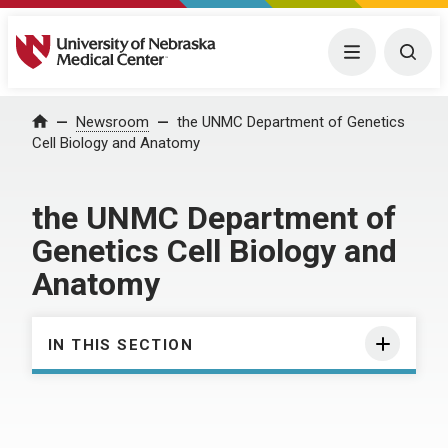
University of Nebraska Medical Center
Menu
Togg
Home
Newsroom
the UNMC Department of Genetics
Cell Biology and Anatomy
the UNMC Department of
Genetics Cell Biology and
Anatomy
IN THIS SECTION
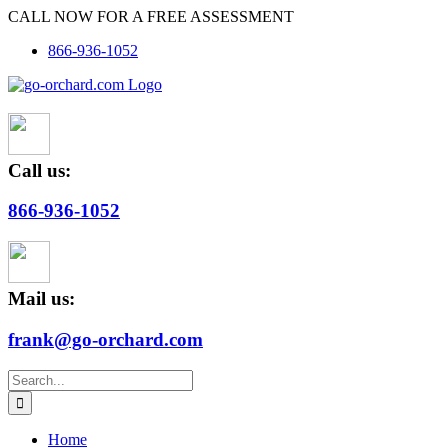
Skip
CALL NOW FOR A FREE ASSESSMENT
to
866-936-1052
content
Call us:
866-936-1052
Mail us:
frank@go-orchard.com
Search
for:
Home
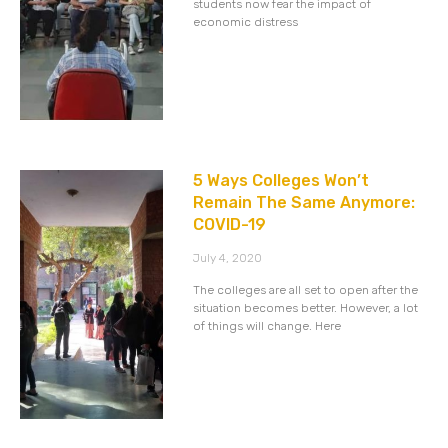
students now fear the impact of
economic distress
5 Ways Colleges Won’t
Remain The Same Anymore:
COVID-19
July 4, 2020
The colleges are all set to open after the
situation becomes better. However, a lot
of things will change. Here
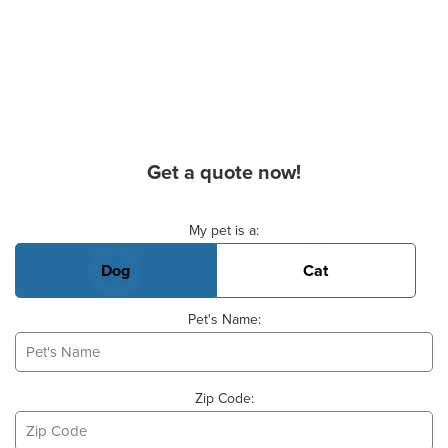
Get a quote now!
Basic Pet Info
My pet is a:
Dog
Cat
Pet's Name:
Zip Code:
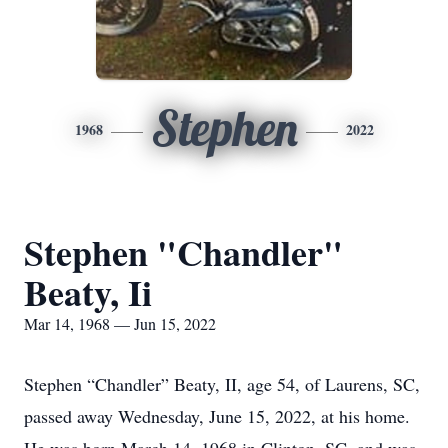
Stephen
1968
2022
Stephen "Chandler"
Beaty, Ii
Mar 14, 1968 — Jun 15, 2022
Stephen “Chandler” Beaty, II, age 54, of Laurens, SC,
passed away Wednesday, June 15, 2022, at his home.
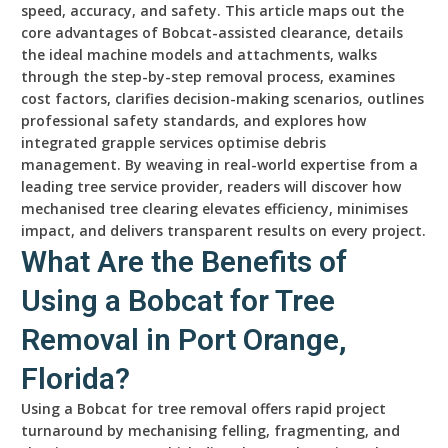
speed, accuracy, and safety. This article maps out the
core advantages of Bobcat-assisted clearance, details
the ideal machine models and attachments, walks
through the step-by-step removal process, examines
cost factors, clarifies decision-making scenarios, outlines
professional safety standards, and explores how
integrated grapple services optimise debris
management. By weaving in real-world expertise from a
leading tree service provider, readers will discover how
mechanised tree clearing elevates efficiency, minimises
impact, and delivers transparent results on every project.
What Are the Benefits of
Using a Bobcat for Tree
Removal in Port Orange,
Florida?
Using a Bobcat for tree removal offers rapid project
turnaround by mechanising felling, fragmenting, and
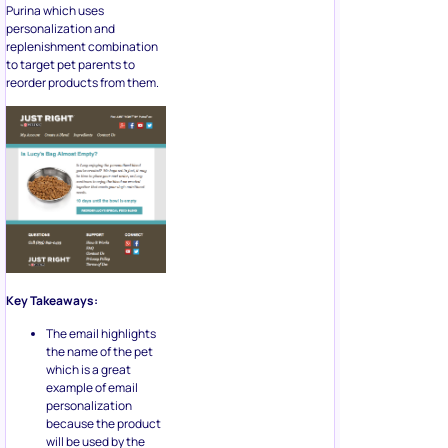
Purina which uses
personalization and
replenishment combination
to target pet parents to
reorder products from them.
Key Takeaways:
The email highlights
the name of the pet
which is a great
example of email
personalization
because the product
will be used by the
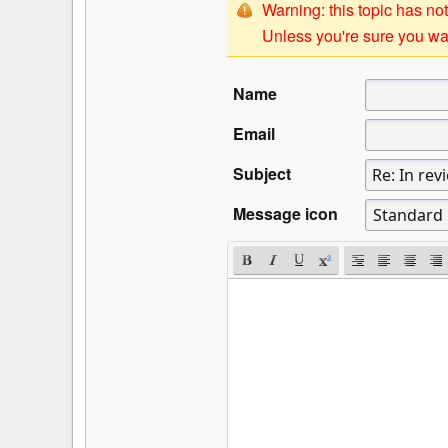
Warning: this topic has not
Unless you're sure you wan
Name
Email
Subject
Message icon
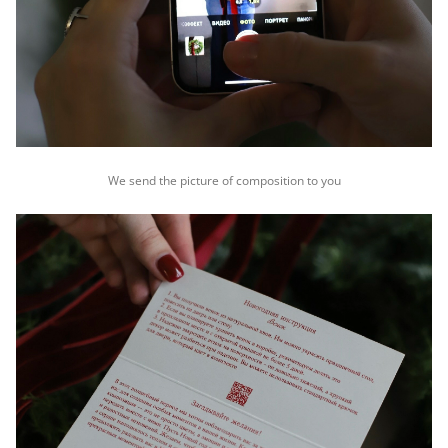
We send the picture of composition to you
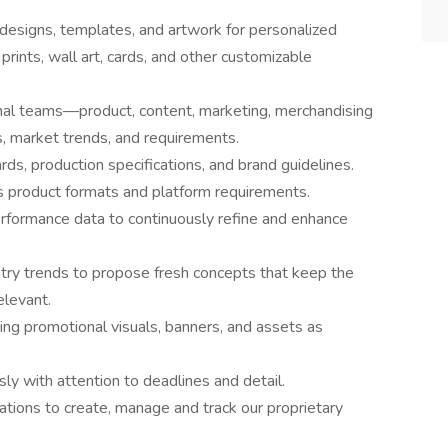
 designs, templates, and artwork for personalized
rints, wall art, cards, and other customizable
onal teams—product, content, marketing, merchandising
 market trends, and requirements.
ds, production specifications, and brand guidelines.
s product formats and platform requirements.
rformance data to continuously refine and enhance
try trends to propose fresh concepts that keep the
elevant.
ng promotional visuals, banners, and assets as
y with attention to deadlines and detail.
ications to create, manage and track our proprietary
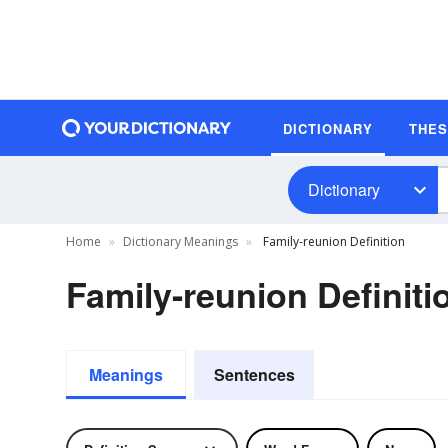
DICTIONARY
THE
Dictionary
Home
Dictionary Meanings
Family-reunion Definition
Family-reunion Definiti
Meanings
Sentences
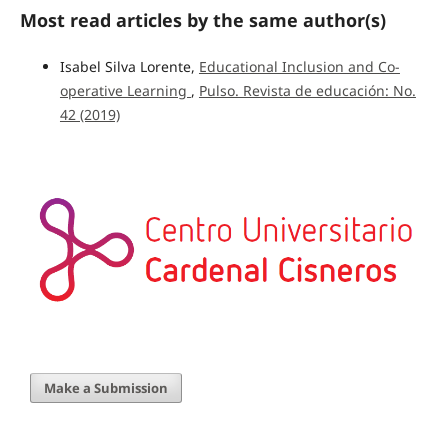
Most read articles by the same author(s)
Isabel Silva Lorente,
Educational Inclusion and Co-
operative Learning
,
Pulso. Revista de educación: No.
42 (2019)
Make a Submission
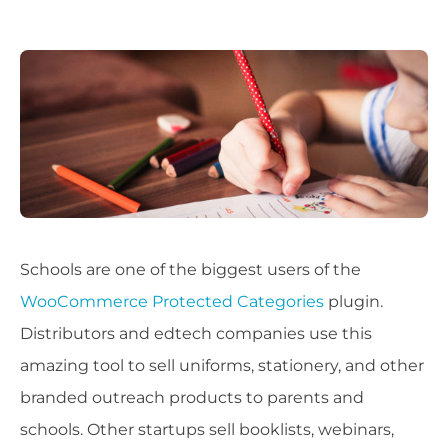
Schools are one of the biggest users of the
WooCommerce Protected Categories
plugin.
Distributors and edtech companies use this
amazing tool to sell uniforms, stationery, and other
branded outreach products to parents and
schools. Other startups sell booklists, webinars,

:::

TASK TO COMPLETE:
Among the lines above, the one with "What Are the Benefits of" opens the part to repeat and the one with "ds, production specifications, and" closes it; repeat only that part exactly, with no pictures.

RESPONSE:
What Are the Benefits of
Using a Bobcat for Tree
Removal in Port Orange,
Florida?
Using a Bobcat for tree removal offers rapid project
turnaround by mechanising felling, fragmenting, and
Purina which uses
personalization and
replenishment combination
to target pet parents to
reorder products from them.
Key Takeaways:
The email highlights
the name of the pet
which is a great
example of email
personalization
because the product
will be used by the
Warning: this topic has not
Unless you're sure you wan
Name
Email
Subject
Message icon
We send the picture of composition to you
 designs, templates, and artwork for personalized
rints, wall art, cards, and other customizable
onal teams—product, content, marketing, merchandising
 market trends, and requirements.
ds, production specifications, and brand guidelines.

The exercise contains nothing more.